- **Work instruction**
When you reach the line that contains "moment you go" in the data below, start reproducing lines exactly, and stop after the line that contains "international ecological and".

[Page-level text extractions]
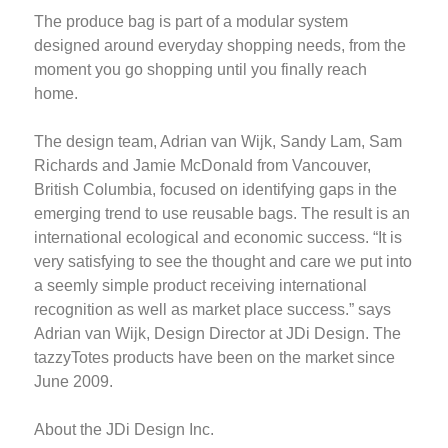
The produce bag is part of a modular system
designed around everyday shopping needs, from the
moment you go shopping until you finally reach
home.
The design team, Adrian van Wijk, Sandy Lam, Sam
Richards and Jamie McDonald from Vancouver,
British Columbia, focused on identifying gaps in the
emerging trend to use reusable bags. The result is an
international ecological and economic success. “It is
very satisfying to see the thought and care we put into
a seemly simple product receiving international
recognition as well as market place success.” says
Adrian van Wijk, Design Director at JDi Design. The
tazzyTotes products have been on the market since
June 2009.
About the JDi Design Inc.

- **Result below**
moment you go shopping until you finally reach
home.
The design team, Adrian van Wijk, Sandy Lam, Sam
Richards and Jamie McDonald from Vancouver,
British Columbia, focused on identifying gaps in the
emerging trend to use reusable bags. The result is an
international ecological and economic success. “It is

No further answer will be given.